Regular Expression Supported Functions

FunctionDescription
RLIKEChecks whether a string matches the specified regular expression pattern.
REGEXP_EXTRACTUses the specified regular expression (regexp) to extract matching text from the input string (str).
REGEXP_EXTRACT_ALLExtracts all substrings from a string that match a regular expression.
REGEXP_REPLACEFinds all substrings in the string str that match the regular expression regexp and replaces them with the specified string rep.

Usage Notes

The regular expression engine used by Lakehouse is re2.

  • POSIX character classes: Character classes such as [[:alnum:]] are supported.
  • Backslash sequences: Includes \d (digits), \D (non-digits), \s (whitespace), \S (non-whitespace), \w (word characters), \W (non-word characters), \b (word boundary), and \B (non-word boundary).
  • POSIX wildcards: Such as . (matches any single character) and * (matches zero or more occurrences of the preceding element).
  • Unicode support: All regular expression functions support Unicode characters.

Escape Character Handling

When using string constants in SQL statements, if they contain backslash sequences or metacharacters (such as \d, \s, *, ?), these escape characters are automatically escaped. For example, the output of SELECT '\\' AS col; will be \. For values actually stored in a table as \\, no escaping occurs — only string constants undergo this escaping.
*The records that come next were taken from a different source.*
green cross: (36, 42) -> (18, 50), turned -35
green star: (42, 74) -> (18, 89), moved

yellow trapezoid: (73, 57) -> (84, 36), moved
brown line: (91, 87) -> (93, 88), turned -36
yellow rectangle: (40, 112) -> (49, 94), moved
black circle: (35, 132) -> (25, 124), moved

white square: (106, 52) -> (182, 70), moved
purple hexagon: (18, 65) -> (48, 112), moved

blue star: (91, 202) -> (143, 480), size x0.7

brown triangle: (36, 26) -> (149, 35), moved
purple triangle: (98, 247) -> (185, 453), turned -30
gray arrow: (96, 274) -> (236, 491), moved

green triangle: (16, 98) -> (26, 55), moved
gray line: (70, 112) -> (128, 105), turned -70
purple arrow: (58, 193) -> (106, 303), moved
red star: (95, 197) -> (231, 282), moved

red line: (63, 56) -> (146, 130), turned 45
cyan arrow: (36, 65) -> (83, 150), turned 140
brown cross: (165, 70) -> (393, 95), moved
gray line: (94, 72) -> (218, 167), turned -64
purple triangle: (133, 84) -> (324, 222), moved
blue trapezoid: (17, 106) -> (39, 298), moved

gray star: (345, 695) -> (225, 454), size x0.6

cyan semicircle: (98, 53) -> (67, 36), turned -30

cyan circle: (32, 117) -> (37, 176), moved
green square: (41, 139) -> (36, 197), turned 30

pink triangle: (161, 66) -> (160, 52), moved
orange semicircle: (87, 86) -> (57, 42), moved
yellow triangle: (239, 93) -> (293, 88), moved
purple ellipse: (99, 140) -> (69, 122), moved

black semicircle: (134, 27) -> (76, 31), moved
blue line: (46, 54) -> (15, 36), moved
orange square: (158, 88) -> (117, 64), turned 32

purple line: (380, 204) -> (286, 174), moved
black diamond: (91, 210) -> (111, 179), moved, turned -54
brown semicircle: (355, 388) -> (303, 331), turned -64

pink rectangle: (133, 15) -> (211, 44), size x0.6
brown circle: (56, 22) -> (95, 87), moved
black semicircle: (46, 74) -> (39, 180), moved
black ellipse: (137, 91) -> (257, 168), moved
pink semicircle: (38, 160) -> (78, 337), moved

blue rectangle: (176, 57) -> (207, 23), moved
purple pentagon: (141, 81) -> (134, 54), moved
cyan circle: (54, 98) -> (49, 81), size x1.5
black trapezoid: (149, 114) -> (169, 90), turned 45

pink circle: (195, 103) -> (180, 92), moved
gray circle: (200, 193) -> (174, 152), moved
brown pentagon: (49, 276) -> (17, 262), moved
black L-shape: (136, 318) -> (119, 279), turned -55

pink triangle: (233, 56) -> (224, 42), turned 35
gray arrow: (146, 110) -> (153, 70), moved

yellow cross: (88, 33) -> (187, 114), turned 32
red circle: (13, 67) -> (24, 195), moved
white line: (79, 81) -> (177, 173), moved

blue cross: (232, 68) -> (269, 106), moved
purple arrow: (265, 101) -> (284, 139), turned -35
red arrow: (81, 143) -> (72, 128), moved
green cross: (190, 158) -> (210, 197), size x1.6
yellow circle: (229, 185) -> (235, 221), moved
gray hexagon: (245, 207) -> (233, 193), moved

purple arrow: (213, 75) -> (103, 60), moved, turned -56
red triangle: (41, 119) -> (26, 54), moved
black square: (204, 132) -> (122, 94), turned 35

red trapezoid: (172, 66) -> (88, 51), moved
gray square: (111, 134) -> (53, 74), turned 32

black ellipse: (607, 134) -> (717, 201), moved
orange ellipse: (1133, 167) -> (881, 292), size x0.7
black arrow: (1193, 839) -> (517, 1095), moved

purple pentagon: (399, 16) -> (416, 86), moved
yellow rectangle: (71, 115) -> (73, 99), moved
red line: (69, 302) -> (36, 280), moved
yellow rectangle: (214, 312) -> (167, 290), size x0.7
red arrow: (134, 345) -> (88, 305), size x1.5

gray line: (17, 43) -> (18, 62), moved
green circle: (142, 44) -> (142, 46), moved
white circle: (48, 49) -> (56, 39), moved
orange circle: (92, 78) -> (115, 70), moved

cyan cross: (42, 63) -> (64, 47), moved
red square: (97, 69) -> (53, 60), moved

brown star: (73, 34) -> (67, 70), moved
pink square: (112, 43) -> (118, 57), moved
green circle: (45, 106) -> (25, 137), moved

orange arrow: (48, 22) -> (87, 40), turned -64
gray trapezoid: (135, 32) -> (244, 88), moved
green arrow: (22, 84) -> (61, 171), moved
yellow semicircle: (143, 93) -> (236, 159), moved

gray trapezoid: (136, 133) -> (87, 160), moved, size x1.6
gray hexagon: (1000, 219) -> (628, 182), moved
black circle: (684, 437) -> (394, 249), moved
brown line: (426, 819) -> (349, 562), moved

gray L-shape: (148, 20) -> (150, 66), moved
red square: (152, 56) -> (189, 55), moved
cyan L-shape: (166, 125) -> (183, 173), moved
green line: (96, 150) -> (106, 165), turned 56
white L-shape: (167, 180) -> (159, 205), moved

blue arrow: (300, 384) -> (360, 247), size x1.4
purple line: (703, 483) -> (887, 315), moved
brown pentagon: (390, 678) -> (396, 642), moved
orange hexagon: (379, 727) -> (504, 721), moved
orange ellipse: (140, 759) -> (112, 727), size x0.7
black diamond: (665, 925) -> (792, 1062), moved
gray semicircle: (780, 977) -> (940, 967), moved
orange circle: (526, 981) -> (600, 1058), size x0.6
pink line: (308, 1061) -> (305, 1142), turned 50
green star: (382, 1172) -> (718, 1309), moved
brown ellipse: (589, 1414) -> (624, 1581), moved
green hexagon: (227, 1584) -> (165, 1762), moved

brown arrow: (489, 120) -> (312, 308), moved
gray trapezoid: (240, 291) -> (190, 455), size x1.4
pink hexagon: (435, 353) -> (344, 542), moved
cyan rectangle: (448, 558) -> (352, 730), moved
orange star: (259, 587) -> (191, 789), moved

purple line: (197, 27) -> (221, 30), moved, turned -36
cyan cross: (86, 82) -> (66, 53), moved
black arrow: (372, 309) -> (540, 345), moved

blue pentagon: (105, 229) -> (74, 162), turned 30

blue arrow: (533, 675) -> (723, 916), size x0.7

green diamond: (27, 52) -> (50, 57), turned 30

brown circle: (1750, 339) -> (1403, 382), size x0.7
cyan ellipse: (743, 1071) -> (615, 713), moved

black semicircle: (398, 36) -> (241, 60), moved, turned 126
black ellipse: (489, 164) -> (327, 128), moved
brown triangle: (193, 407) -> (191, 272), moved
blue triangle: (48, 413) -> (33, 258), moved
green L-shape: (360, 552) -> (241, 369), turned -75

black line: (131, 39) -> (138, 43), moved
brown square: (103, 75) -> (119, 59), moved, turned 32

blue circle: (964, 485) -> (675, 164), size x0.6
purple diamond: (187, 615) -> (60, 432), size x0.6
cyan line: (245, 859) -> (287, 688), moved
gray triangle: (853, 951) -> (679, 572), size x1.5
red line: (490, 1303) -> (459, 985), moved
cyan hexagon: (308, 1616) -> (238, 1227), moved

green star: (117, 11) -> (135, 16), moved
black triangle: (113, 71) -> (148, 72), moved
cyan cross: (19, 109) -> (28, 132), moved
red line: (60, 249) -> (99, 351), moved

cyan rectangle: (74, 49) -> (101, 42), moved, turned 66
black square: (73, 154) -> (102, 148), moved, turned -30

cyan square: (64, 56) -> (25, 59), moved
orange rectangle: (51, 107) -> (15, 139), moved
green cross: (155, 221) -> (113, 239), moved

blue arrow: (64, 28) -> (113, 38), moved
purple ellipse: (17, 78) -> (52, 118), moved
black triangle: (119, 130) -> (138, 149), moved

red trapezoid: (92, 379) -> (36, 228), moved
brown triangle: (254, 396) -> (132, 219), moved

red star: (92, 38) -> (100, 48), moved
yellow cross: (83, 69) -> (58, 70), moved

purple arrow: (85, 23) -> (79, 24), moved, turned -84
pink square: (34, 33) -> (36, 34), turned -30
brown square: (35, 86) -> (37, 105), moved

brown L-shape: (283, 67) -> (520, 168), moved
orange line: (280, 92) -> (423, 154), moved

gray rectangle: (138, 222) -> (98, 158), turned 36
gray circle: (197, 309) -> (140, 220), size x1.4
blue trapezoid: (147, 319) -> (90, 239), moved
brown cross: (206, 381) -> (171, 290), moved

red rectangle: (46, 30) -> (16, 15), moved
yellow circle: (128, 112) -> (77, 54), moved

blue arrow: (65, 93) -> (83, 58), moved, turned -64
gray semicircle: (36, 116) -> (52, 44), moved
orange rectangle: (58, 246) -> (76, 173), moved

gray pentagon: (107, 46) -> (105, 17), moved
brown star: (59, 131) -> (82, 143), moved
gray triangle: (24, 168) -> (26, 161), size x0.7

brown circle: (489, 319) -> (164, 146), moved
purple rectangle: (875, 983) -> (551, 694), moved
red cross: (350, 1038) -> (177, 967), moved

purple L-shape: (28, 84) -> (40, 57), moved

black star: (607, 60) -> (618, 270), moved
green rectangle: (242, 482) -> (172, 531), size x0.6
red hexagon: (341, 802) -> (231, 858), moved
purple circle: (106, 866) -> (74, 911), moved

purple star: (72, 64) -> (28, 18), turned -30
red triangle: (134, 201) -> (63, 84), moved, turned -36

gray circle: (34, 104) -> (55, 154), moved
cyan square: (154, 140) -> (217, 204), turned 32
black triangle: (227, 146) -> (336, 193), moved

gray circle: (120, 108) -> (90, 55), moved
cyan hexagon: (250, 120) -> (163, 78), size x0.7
Therefore, when writing regular expressions that need to match these special sequences, additional escape characters are required. For example:

-- In string constants, backslash sequences are automatically escaped
SELECT '\\\\' as col1, '\\' as col2;
+------+------+
| col1 | col2 |
+------+------+
| \\   | \    |
+------+------+
-- If \\ is stored in a table, automatic escaping does not occur
CREATE TABLE test_regex(col STRING);
INSERT INTO test_regex VALUES('\\');
SELECT * FROM test_regex;
+-----+
| col |
+-----+
| \\  |
+-----+

When matching with regular expressions, strings containing backslash sequences or metacharacters must be escaped:

SELECT col, RLIKE(col, '\\\\') FROM test_regex;
+-----+---------------------+
| col | RLIKE(col, '\\\\') |
+-----+---------------------+
| \\  | TRUE                |
+-----+---------------------+

Using the String Prefix r

To avoid manually handling escape characters when it is uncertain whether escaping is needed, Lakehouse supports adding an r prefix before a string, indicating that escape characters in the string are not escaped and can be directly used in regular expressions. This allows users to write regular expressions normally without worrying about the SQL engine's escaping behavior. For example:

-- Use the r prefix to match data in a table
SELECT col, RLIKE(col, r'\\') FROM test_regex;
+-----+---------------------+
| col | RLIKE(col, '\\\\') |
+-----+---------------------+
| \\  | TRUE                |
+-----+---------------------+
-- Use the r prefix to match a string constant
SELECT RLIKE(r'%SystemDrive%\Users\John', r'%SystemDrive%\\Users.*') as res;
+------+
| res  |
+------+
| TRUE |
+------+
-- Regular expression matching without the r prefix
SELECT r'%SystemDrive%\Users\John' rlike '%SystemDrive\\\\\Users.*';
+------+
| res  |
+------+
| true |
+------+

By using the r prefix, Lakehouse simplifies the use of regular expressions, making text matching and data processing more intuitive and efficient.